Se utilizzi un VPS o hai Nginx (anche Apache funziona, ma Nginx è più facile
) davanti a Discourse, il blocco dei bot è molto più semplice. L’interfaccia di Discourse non è così facile da usare, perché fuori ci sono moltissimi bot. Il file robots.txt è quasi inutile, dato che pochissimi lo rispettano, nemmeno Google.
Il problema non sono i tentativi di accesso ai tuoi server da parte di chi cerca di entrare in Discourse. Tutto il resto è ciò che cercano:
- Centinaia di script kiddie verificano se hai WordPress e cercano di sfruttare vulnerabilità, per lo più vecchie, ma comunque presenti
- I crawler SEO e altri spider tentano di analizzare il tuo contenuto, principalmente perché vogliono monetizzarlo
- E naturalmente, i motori di ricerca
Questi non causano danni reali come un’intrusione, ma servirli costa denaro puro.
Il problema è che il tuo server deve rispondere a tutti loro. Presto la maggior parte del carico sarà generata da bot, non da utenti reali. È una situazione del tutto normale avere circa 50-500 bot per ogni utente effettivo.
E tu pagherai per tutto questo.
Non ho un pubblico globale perché i miei siti, incluso Discourse, sono esclusivamente in finlandese.

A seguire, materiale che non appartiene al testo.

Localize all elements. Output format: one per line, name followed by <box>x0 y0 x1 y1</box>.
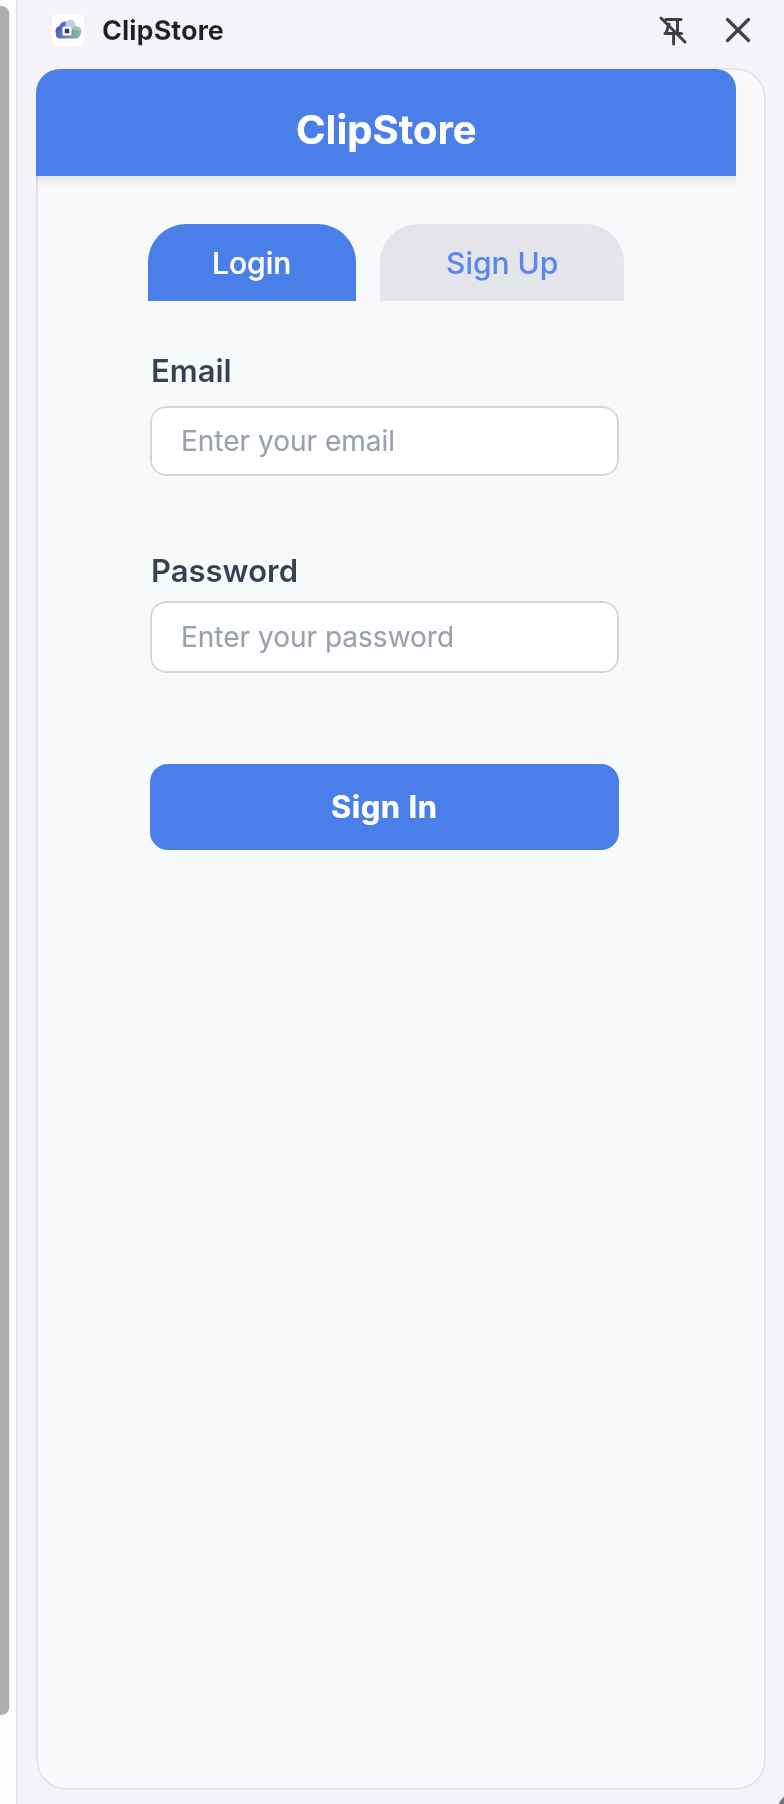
staticText: Password <box>151 552 298 590</box>
staticText: ClipStore <box>296 105 477 153</box>
button[interactable]: Enter your password <box>150 601 619 673</box>
staticText: Login <box>212 245 292 281</box>
button[interactable] <box>652 10 692 50</box>
staticText: Email <box>151 352 232 390</box>
button[interactable]: Sign In <box>150 764 619 850</box>
staticText: Enter your email <box>181 424 396 458</box>
staticText: Enter your password <box>181 620 455 654</box>
button[interactable] <box>722 13 754 45</box>
staticText: ClipStore <box>102 14 224 47</box>
button[interactable]: Sign Up <box>380 224 624 301</box>
staticText: Sign Up <box>446 245 559 281</box>
button[interactable]: Login <box>148 224 356 301</box>
staticText: Sign In <box>331 788 438 826</box>
button[interactable]: Enter your email <box>150 406 619 476</box>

Quindi ho uno strumento potente a mia disposizione, ma può essere utilizzato solo su VPS: il blocco geografico.
Mi dispiace molto per i nostri amici di Russia, Cina, India, Pakistan, Iran, Iraq e Vietnam, ma quando ho bloccato i vostri paesi, il carico dei bot è diminuito di circa il 90%.
La lotta contro i bot è una battaglia senza fine. E gli strumenti di Discourse, quando un forum non è privato, sono molto limitati. Ma certo, meglio di niente.
Non fraintendetemi. Non sto dicendo che un’applicazione dovrebbe fare qualcosa che è compito del server. Voglio solo dire che non potete affidarvi solo a Discourse.